(Exercise goal)
Reproduce word for word every line of the entries below, from the line containing "Daredevil católico más" through the final line, and nothing else.

┌─ Records shown

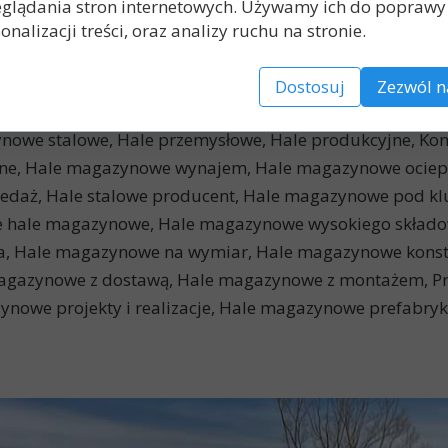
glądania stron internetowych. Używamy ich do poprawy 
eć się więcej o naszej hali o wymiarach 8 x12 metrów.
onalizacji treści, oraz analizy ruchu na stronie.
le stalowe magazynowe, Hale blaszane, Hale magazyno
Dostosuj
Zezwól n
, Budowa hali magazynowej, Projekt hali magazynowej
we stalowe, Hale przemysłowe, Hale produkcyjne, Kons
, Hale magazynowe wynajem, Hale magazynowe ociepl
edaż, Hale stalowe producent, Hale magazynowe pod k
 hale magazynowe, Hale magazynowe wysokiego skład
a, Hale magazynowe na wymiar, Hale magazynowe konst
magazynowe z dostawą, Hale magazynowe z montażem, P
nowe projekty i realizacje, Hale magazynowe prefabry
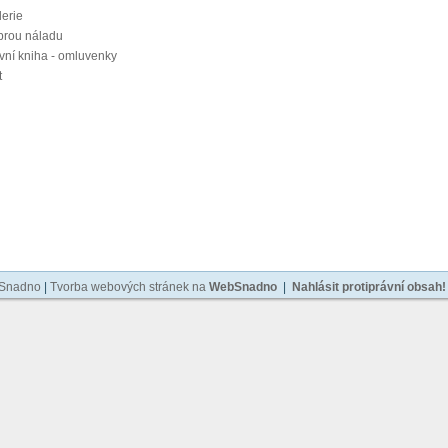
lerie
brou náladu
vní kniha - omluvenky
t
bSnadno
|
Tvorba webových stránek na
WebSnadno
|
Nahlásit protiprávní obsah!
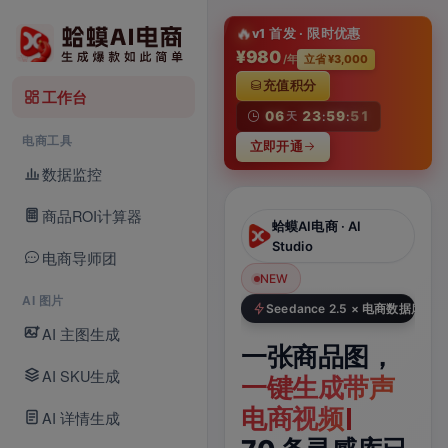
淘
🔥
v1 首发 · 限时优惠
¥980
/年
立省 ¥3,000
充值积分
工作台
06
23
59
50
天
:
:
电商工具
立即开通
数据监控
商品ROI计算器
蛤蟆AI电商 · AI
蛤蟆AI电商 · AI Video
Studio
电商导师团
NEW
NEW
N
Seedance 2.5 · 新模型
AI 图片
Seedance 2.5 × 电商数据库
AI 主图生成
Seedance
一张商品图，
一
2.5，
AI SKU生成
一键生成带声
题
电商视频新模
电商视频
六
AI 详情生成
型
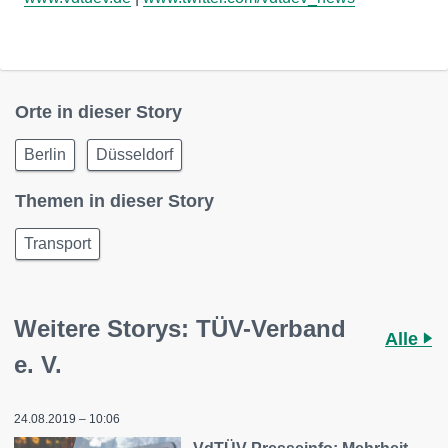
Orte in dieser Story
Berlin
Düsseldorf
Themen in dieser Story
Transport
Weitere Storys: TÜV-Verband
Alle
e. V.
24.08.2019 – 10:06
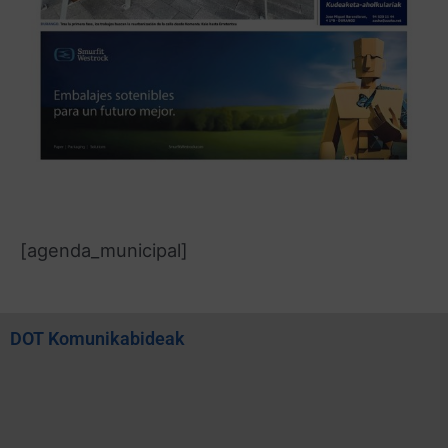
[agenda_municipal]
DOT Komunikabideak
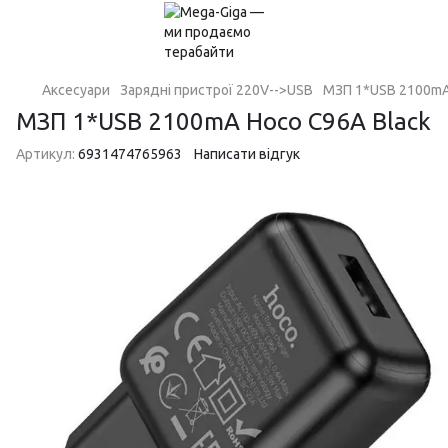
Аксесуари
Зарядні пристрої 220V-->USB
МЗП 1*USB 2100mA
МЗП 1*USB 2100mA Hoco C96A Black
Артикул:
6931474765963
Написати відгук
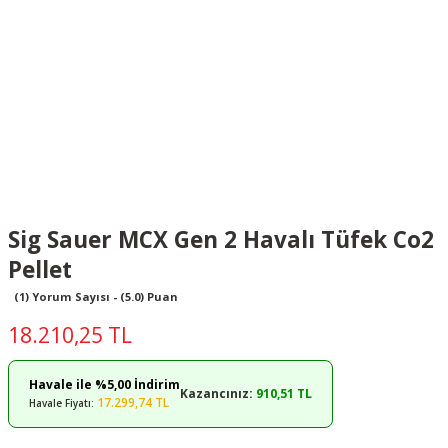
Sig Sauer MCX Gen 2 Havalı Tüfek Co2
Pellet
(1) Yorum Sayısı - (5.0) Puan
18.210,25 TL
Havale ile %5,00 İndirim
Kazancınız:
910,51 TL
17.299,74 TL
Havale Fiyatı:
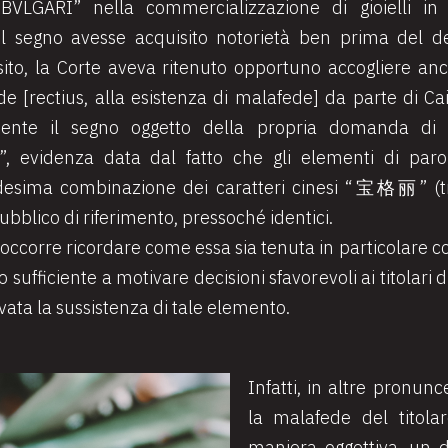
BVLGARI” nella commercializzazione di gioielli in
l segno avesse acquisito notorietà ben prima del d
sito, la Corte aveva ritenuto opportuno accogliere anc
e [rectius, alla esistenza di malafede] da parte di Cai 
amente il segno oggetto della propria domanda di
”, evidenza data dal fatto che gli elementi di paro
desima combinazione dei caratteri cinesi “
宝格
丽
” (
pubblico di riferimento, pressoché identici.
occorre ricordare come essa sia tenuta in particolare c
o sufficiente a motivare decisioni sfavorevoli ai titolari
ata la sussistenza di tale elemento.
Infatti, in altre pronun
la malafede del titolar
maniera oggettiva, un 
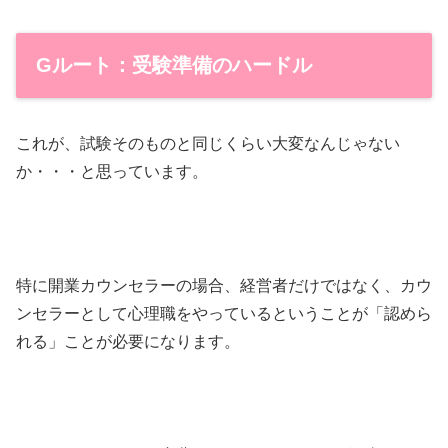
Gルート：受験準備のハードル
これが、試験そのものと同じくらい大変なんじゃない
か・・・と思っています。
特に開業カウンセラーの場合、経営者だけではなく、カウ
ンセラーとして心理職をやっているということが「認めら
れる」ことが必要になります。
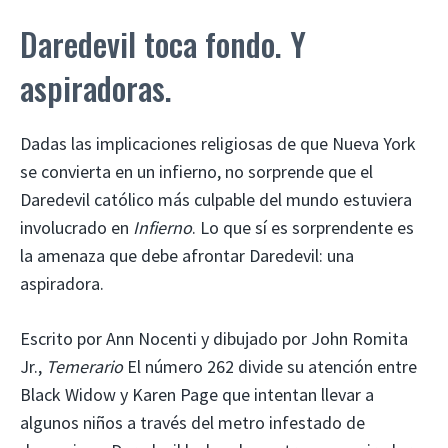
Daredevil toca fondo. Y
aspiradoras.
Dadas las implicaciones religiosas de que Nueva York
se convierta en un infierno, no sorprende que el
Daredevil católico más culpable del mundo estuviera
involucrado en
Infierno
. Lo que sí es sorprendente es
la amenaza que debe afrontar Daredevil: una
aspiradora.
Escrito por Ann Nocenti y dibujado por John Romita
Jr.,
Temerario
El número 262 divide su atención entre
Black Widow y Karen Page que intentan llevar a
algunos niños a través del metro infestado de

└─

(Result of this task)
Daredevil católico más culpable del mundo estuviera
involucrado en
Infierno
. Lo que sí es sorprendente es
la amenaza que debe afrontar Daredevil: una
aspiradora.
Escrito por Ann Nocenti y dibujado por John Romita
Jr.,
Temerario
El número 262 divide su atención entre
Black Widow y Karen Page que intentan llevar a
algunos niños a través del metro infestado de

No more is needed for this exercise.